== Exercise description ==
Copy out every line of the data exactly; do not include the images.

== Segment start ==

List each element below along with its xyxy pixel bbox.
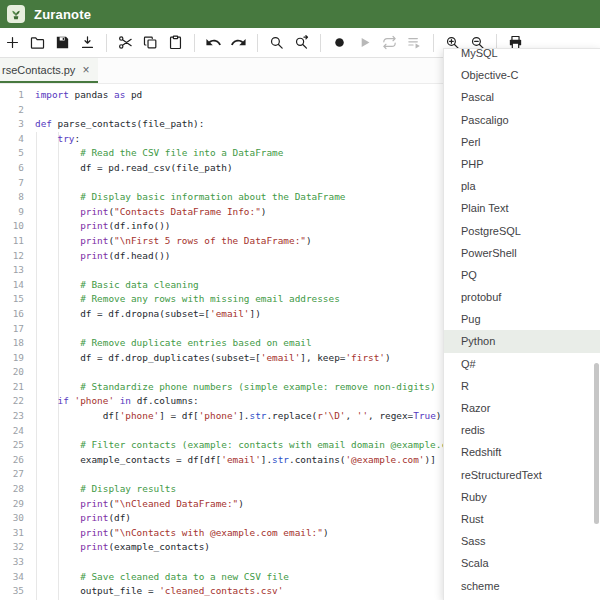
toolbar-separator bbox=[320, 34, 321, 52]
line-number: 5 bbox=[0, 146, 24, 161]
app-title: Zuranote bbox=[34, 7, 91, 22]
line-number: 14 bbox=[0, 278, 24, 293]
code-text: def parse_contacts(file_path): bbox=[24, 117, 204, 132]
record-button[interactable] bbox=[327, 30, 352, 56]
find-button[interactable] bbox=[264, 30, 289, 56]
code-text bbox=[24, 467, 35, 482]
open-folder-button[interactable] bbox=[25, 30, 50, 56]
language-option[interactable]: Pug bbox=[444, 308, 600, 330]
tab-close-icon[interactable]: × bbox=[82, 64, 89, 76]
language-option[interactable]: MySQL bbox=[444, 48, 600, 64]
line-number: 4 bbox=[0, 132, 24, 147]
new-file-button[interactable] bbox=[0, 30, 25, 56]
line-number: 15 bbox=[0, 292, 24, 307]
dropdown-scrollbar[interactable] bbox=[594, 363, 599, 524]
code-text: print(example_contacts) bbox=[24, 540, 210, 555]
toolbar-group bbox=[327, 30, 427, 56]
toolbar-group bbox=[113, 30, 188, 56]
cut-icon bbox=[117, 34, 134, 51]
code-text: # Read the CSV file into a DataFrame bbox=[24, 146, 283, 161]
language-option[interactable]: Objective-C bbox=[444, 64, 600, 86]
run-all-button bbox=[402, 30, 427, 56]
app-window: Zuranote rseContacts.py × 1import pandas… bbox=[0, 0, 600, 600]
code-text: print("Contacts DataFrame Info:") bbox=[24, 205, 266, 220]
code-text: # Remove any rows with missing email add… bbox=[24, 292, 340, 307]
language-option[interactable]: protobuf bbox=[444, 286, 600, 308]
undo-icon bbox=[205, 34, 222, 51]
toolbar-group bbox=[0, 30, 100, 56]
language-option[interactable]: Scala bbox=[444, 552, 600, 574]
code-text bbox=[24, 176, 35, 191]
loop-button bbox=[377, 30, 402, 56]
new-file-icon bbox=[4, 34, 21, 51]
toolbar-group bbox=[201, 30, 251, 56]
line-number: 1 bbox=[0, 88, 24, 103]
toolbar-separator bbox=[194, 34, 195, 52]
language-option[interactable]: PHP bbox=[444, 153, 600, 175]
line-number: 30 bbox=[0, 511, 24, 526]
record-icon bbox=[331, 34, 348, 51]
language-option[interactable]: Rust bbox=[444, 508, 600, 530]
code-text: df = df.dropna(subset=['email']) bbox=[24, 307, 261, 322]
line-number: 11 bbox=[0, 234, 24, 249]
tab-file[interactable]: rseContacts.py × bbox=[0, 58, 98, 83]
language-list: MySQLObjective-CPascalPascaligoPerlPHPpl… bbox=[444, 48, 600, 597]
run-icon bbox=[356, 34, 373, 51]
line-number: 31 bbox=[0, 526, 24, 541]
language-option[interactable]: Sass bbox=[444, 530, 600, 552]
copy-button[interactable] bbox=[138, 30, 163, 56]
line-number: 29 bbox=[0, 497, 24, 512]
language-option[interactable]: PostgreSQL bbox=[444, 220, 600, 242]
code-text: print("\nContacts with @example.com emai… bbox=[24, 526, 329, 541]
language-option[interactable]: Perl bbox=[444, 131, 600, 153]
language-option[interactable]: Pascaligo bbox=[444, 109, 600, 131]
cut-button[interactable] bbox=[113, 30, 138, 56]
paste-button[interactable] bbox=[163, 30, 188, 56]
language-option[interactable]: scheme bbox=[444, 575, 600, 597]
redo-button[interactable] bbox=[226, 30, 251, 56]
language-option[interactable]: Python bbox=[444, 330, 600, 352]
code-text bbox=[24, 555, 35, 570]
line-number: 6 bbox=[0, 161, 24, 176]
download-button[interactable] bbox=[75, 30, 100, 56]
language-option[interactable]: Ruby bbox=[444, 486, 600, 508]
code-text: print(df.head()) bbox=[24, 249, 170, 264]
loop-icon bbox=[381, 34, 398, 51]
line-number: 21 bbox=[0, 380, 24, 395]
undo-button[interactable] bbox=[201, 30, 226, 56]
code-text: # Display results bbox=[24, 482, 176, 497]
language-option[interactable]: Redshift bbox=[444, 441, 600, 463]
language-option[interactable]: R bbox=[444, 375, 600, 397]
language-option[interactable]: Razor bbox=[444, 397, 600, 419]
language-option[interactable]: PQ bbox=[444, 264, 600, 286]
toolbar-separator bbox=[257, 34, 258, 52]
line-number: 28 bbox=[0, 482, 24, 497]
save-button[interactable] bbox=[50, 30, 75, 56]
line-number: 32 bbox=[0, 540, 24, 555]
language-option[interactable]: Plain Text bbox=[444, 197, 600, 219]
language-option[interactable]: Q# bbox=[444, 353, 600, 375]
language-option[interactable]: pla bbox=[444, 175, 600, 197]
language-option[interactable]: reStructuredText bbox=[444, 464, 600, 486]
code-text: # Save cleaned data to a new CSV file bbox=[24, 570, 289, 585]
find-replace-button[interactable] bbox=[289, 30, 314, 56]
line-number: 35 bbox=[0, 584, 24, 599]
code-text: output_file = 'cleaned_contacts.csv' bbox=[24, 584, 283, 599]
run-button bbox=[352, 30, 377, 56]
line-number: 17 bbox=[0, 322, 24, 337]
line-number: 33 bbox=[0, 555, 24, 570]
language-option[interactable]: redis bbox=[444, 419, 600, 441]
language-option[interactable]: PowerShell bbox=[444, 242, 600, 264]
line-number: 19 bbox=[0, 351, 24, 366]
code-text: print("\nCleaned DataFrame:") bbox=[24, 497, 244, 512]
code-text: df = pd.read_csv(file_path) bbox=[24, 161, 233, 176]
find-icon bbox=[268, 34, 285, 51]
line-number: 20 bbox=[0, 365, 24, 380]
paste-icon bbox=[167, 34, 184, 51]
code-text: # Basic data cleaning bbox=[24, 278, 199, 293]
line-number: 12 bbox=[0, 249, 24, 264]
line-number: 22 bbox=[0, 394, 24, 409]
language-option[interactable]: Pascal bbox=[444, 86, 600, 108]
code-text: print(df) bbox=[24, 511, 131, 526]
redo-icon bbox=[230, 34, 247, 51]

== Segment end ==

== Answer for the task ==
List each element below along with its xyxy pixel bbox.
toolbar-separator bbox=[320, 34, 321, 52]
line-number: 5 bbox=[0, 146, 24, 161]
app-title: Zuranote bbox=[34, 7, 91, 22]
line-number: 14 bbox=[0, 278, 24, 293]
code-text: def parse_contacts(file_path): bbox=[24, 117, 204, 132]
record-button[interactable] bbox=[327, 30, 352, 56]
find-button[interactable] bbox=[264, 30, 289, 56]
code-text bbox=[24, 467, 35, 482]
open-folder-button[interactable] bbox=[25, 30, 50, 56]
language-option[interactable]: Pug bbox=[444, 308, 600, 330]
tab-close-icon[interactable]: × bbox=[82, 64, 89, 76]
language-option[interactable]: MySQL bbox=[444, 48, 600, 64]
line-number: 4 bbox=[0, 132, 24, 147]
new-file-button[interactable] bbox=[0, 30, 25, 56]
line-number: 15 bbox=[0, 292, 24, 307]
dropdown-scrollbar[interactable] bbox=[594, 363, 599, 524]
code-text: print(example_contacts) bbox=[24, 540, 210, 555]
toolbar-group bbox=[327, 30, 427, 56]
toolbar-group bbox=[113, 30, 188, 56]
cut-icon bbox=[117, 34, 134, 51]
code-text: # Read the CSV file into a DataFrame bbox=[24, 146, 283, 161]
language-option[interactable]: Objective-C bbox=[444, 64, 600, 86]
run-all-button bbox=[402, 30, 427, 56]
app-window: Zuranote rseContacts.py × 1import pandas… bbox=[0, 0, 600, 600]
code-text: print("Contacts DataFrame Info:") bbox=[24, 205, 266, 220]
code-text: # Remove any rows with missing email add… bbox=[24, 292, 340, 307]
language-option[interactable]: protobuf bbox=[444, 286, 600, 308]
undo-icon bbox=[205, 34, 222, 51]
toolbar-group bbox=[0, 30, 100, 56]
language-option[interactable]: Scala bbox=[444, 552, 600, 574]
code-text bbox=[24, 176, 35, 191]
loop-button bbox=[377, 30, 402, 56]
new-file-icon bbox=[4, 34, 21, 51]
toolbar-group bbox=[201, 30, 251, 56]
line-number: 1 bbox=[0, 88, 24, 103]
toolbar-separator bbox=[194, 34, 195, 52]
language-option[interactable]: PHP bbox=[444, 153, 600, 175]
line-number: 30 bbox=[0, 511, 24, 526]
record-icon bbox=[331, 34, 348, 51]
language-option[interactable]: Rust bbox=[444, 508, 600, 530]
code-text: df = df.dropna(subset=['email']) bbox=[24, 307, 261, 322]
line-number: 11 bbox=[0, 234, 24, 249]
tab-file[interactable]: rseContacts.py × bbox=[0, 58, 98, 83]
language-list: MySQLObjective-CPascalPascaligoPerlPHPpl… bbox=[444, 48, 600, 597]
run-icon bbox=[356, 34, 373, 51]
line-number: 31 bbox=[0, 526, 24, 541]
language-option[interactable]: Sass bbox=[444, 530, 600, 552]
copy-button[interactable] bbox=[138, 30, 163, 56]
line-number: 29 bbox=[0, 497, 24, 512]
language-option[interactable]: PostgreSQL bbox=[444, 220, 600, 242]
code-text: print("\nContacts with @example.com emai… bbox=[24, 526, 329, 541]
language-option[interactable]: Perl bbox=[444, 131, 600, 153]
language-option[interactable]: Pascaligo bbox=[444, 109, 600, 131]
cut-button[interactable] bbox=[113, 30, 138, 56]
paste-button[interactable] bbox=[163, 30, 188, 56]
language-option[interactable]: scheme bbox=[444, 575, 600, 597]
redo-button[interactable] bbox=[226, 30, 251, 56]
language-option[interactable]: Python bbox=[444, 330, 600, 352]
code-text bbox=[24, 555, 35, 570]
line-number: 6 bbox=[0, 161, 24, 176]
download-button[interactable] bbox=[75, 30, 100, 56]
language-option[interactable]: Ruby bbox=[444, 486, 600, 508]
code-text: print(df.head()) bbox=[24, 249, 170, 264]
loop-icon bbox=[381, 34, 398, 51]
line-number: 21 bbox=[0, 380, 24, 395]
undo-button[interactable] bbox=[201, 30, 226, 56]
code-text: # Display results bbox=[24, 482, 176, 497]
language-option[interactable]: Redshift bbox=[444, 441, 600, 463]
language-option[interactable]: R bbox=[444, 375, 600, 397]
language-option[interactable]: Razor bbox=[444, 397, 600, 419]
language-option[interactable]: PQ bbox=[444, 264, 600, 286]
toolbar-separator bbox=[257, 34, 258, 52]
line-number: 28 bbox=[0, 482, 24, 497]
save-button[interactable] bbox=[50, 30, 75, 56]
line-number: 32 bbox=[0, 540, 24, 555]
language-option[interactable]: Plain Text bbox=[444, 197, 600, 219]
language-option[interactable]: Q# bbox=[444, 353, 600, 375]
language-option[interactable]: pla bbox=[444, 175, 600, 197]
language-option[interactable]: reStructuredText bbox=[444, 464, 600, 486]
code-text: # Save cleaned data to a new CSV file bbox=[24, 570, 289, 585]
find-replace-button[interactable] bbox=[289, 30, 314, 56]
line-number: 35 bbox=[0, 584, 24, 599]
code-text: output_file = 'cleaned_contacts.csv' bbox=[24, 584, 283, 599]
run-button bbox=[352, 30, 377, 56]
line-number: 17 bbox=[0, 322, 24, 337]
line-number: 33 bbox=[0, 555, 24, 570]
language-option[interactable]: redis bbox=[444, 419, 600, 441]
language-option[interactable]: PowerShell bbox=[444, 242, 600, 264]
line-number: 19 bbox=[0, 351, 24, 366]
code-text: print("\nCleaned DataFrame:") bbox=[24, 497, 244, 512]
code-text: df = pd.read_csv(file_path) bbox=[24, 161, 233, 176]
find-icon bbox=[268, 34, 285, 51]
line-number: 20 bbox=[0, 365, 24, 380]
paste-icon bbox=[167, 34, 184, 51]
code-text: # Basic data cleaning bbox=[24, 278, 199, 293]
line-number: 12 bbox=[0, 249, 24, 264]
line-number: 22 bbox=[0, 394, 24, 409]
language-option[interactable]: Pascal bbox=[444, 86, 600, 108]
code-text: print(df) bbox=[24, 511, 131, 526]
redo-icon bbox=[230, 34, 247, 51]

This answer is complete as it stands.